* Exercise prompt:
Using the data that follows, return exactly the lines from the one that contains "Werten die Angaben" through the one that contains "deutlichen Einfluss auf", ends included.
Available records section start
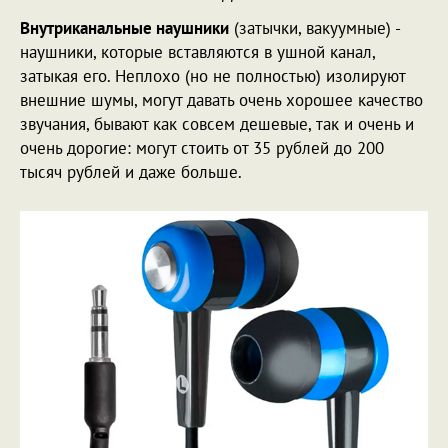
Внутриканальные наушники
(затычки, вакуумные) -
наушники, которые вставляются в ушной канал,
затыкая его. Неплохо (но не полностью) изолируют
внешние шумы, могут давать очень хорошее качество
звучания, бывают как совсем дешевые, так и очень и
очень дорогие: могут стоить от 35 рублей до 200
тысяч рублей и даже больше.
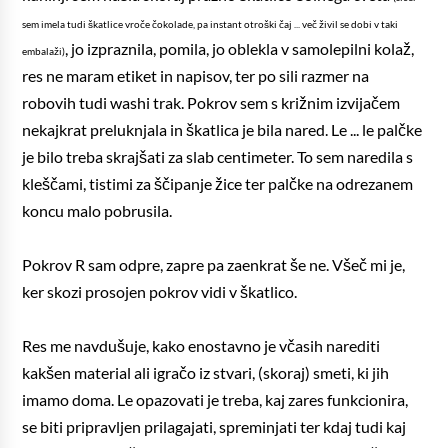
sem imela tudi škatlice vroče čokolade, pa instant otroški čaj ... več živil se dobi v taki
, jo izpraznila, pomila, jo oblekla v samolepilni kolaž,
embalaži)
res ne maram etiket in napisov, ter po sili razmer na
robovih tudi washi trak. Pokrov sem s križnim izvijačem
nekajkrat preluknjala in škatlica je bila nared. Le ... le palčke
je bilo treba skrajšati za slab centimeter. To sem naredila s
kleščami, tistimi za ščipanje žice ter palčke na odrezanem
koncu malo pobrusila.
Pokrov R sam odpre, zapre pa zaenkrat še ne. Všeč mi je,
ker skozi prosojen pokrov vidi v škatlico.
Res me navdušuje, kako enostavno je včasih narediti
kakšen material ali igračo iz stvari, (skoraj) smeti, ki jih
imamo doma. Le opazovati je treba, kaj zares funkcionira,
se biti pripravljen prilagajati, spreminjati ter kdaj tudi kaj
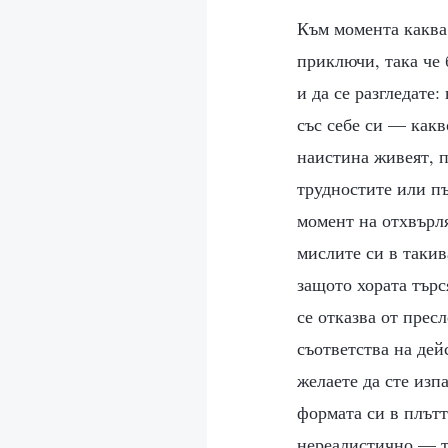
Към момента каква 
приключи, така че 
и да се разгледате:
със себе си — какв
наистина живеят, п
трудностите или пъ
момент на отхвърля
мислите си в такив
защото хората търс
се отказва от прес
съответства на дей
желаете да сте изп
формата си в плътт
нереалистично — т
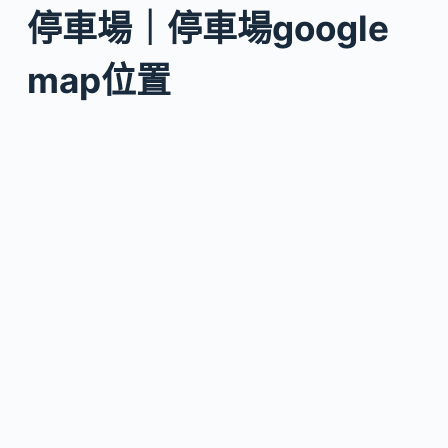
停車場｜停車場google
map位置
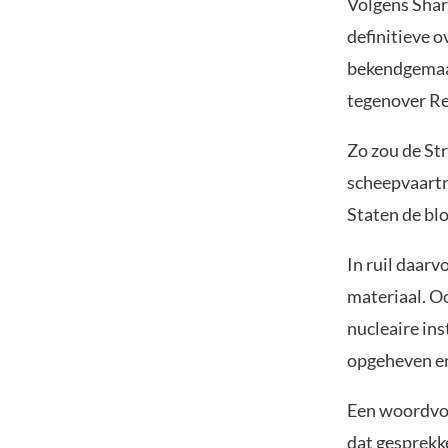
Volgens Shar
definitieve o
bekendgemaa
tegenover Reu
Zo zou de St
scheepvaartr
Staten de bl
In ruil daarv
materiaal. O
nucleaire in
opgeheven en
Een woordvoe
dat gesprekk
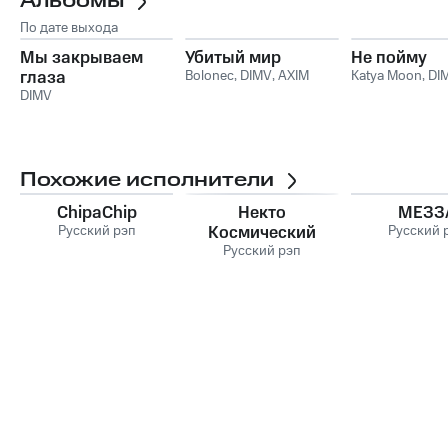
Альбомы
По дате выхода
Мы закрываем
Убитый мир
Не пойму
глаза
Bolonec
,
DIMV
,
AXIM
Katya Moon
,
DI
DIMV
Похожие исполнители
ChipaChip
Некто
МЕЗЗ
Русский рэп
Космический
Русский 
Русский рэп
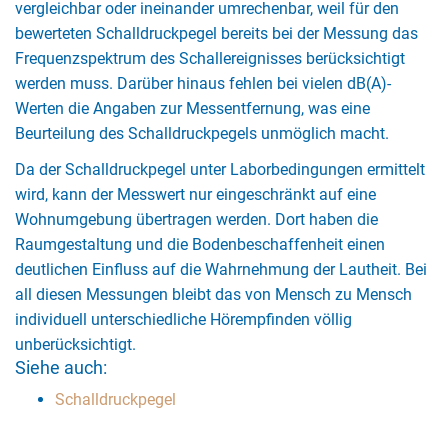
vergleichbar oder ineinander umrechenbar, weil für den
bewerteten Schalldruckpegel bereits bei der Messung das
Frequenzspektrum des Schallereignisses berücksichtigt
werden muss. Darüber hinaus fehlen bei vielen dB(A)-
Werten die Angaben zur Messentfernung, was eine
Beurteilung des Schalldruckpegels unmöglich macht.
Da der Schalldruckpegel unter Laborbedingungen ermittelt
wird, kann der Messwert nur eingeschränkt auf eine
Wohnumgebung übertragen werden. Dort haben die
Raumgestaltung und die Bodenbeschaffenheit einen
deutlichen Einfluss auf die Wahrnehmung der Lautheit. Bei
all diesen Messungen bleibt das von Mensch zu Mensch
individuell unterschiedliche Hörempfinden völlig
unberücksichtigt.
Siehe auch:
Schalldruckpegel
Available records section end
* Task result:
Werten die Angaben zur Messentfernung, was eine
Beurteilung des Schalldruckpegels unmöglich macht.
Da der Schalldruckpegel unter Laborbedingungen ermittelt
wird, kann der Messwert nur eingeschränkt auf eine
Wohnumgebung übertragen werden. Dort haben die
Raumgestaltung und die Bodenbeschaffenheit einen
deutlichen Einfluss auf die Wahrnehmung der Lautheit. Bei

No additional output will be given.